US relations with South Korea have suffered because the administration has manifested little interest in pressing for ratification of the US-South Korean free trade area. And the administration's climate change agenda has been so unpopular in Australia that it helped cause a leadership change in the opposition Liberal Party.

Under George W. Bush, the US and India came closer together than ever before. Bush saw India as a great democracy, and as a major power. But the Obama administration is less interested in friendship with India than in good relations with China.

As the New York Times noted, a joint US-Chinese statement in November that both nations would "work together to promote peace, stability and development" in South Asia prompted "howls of dismay across the political spectrum" in India.

And then there are the Western democracies. Obama's embrace of "buy American" protectionism has alienated Canada, a good neighbour that he has otherwise ignored. He is so unpopular in Israel that you need a microscope to see his ratings. One poll found that only six per cent of Israelis approved of his administration.

In Europe, Obama is popular with the public. But Europe's leaders like him much less. Obama stiffed Poland and the Czech Republic on missile defence, and has been described by French President Sarkozy as "incredibly naive and grossly egotistical." Coming from the French, of all people, that hurts.

But no country has borne as many insults from Obama as Great Britain.

The US administration has gone out of its way to slight its best ally in ways small and large, from mishandling the protocol of Gordon Brown's visit to threatening to withhold the source code of the jointly-developed F-35 fighter.

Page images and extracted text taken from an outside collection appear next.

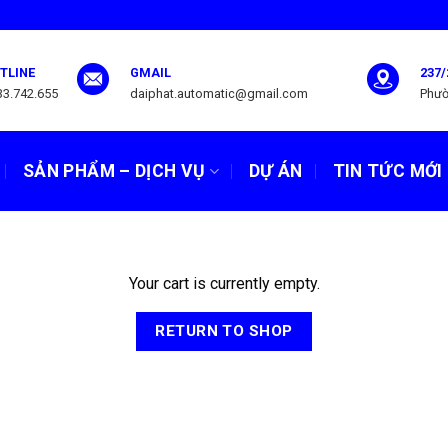
TLINE
GMAIL
237/
33.742.655
daiphat.automatic@gmail.com
Phườ
SẢN PHẨM – DỊCH VỤ
DỰ ÁN
TIN TỨC MỚI
Your cart is currently empty.
RETURN TO SHOP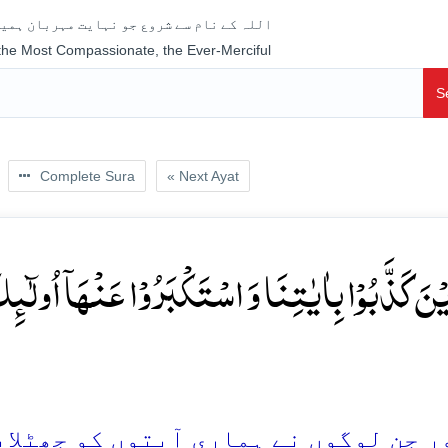
اللہ کے نام سے شروع جو نہایت مہربان ہمیش
 the Most Compassionate, the Ever-Merciful
S
Complete Sura
« Next Ayat
ِیۡنَ کَذَّبُوۡا بِاٰیٰتِنَا وَ اسۡتَکۡبَرُوۡا عَنۡہَاۤ اُولٰ
 جن لوگوں نے ہماری آیتوں کو جھٹلایا او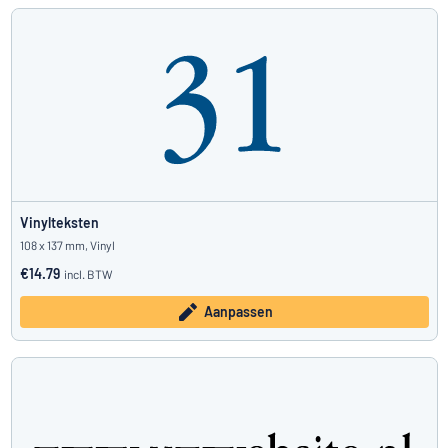
Vinylteksten
108 x 137 mm, Vinyl
€14.79
incl. BTW
Aanpassen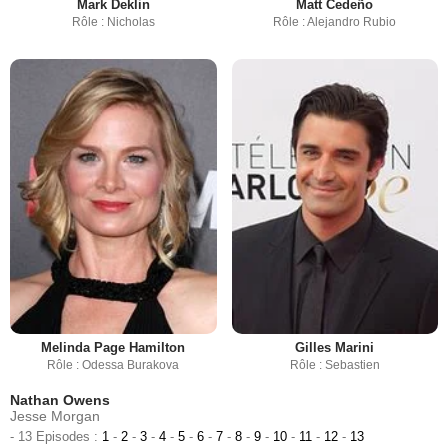
Mark Deklin
Matt Cedeño
Rôle : Nicholas
Rôle : Alejandro Rubio
Melinda Page Hamilton
Gilles Marini
Rôle : Odessa Burakova
Rôle : Sebastien
Nathan Owens
Jesse Morgan
- 13 Episodes :
1
-
2
-
3
-
4
-
5
-
6
-
7
-
8
-
9
-
10
-
11
-
12
-
13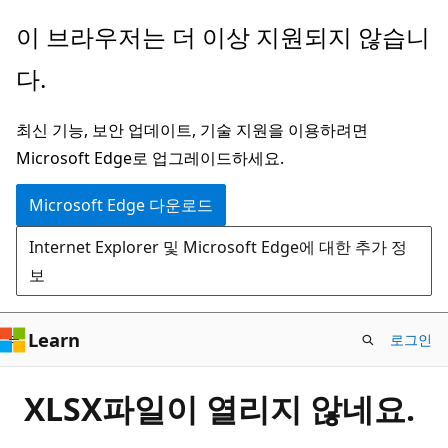
주
이 브라우저는 더 이상 지원되지 않습니
요
다.
콘
텐
최신 기능, 보안 업데이트, 기술 지원을 이용하려면
츠
Microsoft Edge로 업그레이드하세요.
로
건
Microsoft Edge 다운로드
너
Internet Explorer 및 Microsoft Edge에 대한 추가 정
뛰
보
기
Learn
로그인
XLSX파일이 열리지 않네요.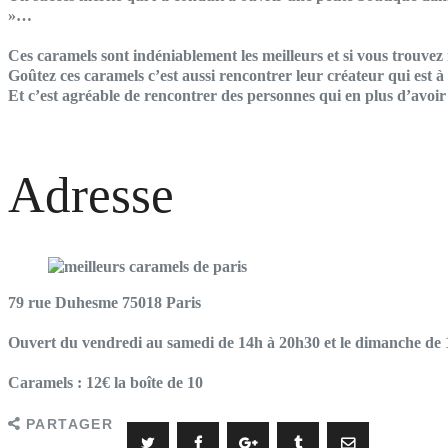
»…
Ces caramels sont indéniablement les meilleurs et si vous trouve
Goûtez ces caramels c’est aussi rencontrer leur créateur qui est à 
Et c’est agréable de rencontrer des personnes qui en plus d’avoir 
Adresse
79 rue Duhesme 75018 Paris
Ouvert du vendredi au samedi de 14h à 20h30 et le dimanche de 1
Caramels : 12€ la boîte de 10
PARTAGER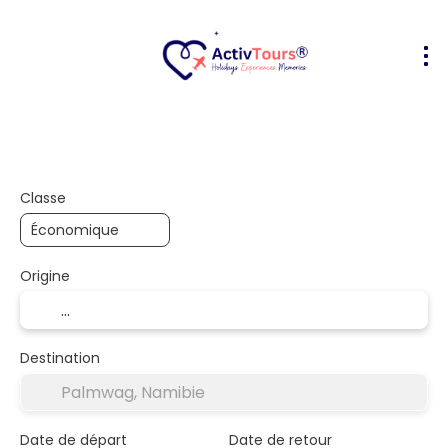
Transport + hôtel
Hébergements
+
Classe
Origine
Destination
Date de départ
Date de retour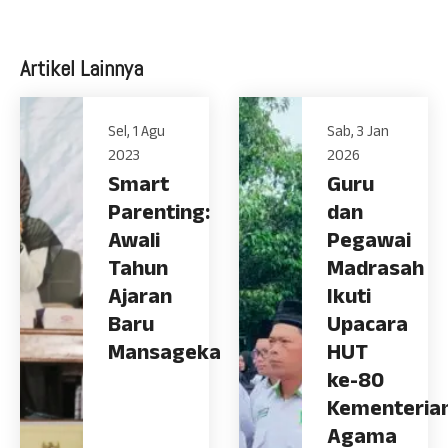
Artikel Lainnya
Sel, 1 Agu
Sab, 3 Jan
2023
2026
Smart
Guru
Parenting:
dan
Awali
Pegawai
Tahun
Madrasah
Ajaran
Ikuti
Baru
Upacara
Mansageka
HUT
ke-80
Kementeria
Agama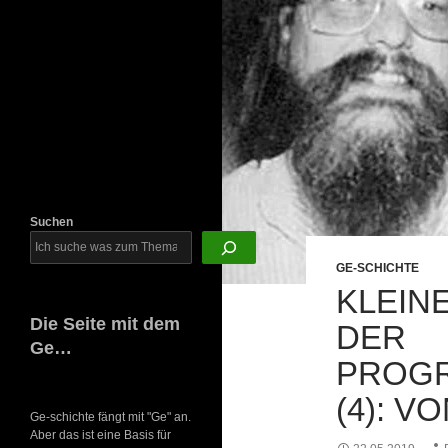
Newsletter
Suchen
GE-SCHICHTE
KLEIN
Die Seite mit dem
DER
Ge…
PROG
(4): V
Ge-schichte fängt mit "Ge" an.
Aber das ist eine Basis für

Worst of all has been the US treatment of the British contribution to the war in Afghanistan. The administration came into office with the naïve expectation that its inauguration would suddenly persuade most of the reluctant continental members of NATO to stump up more troops for the fight.

Almost immediately, it became obvious that this expectation was foolish. The only countries willing to stand on the front lines with the US were the ones that were already there: Australia, Canada, Denmark, Poland, and, especially, Britain. Yet the administration was unwilling even to grant Gordon Brown the traditional courtesy of a joint press conference at the end of his March visit.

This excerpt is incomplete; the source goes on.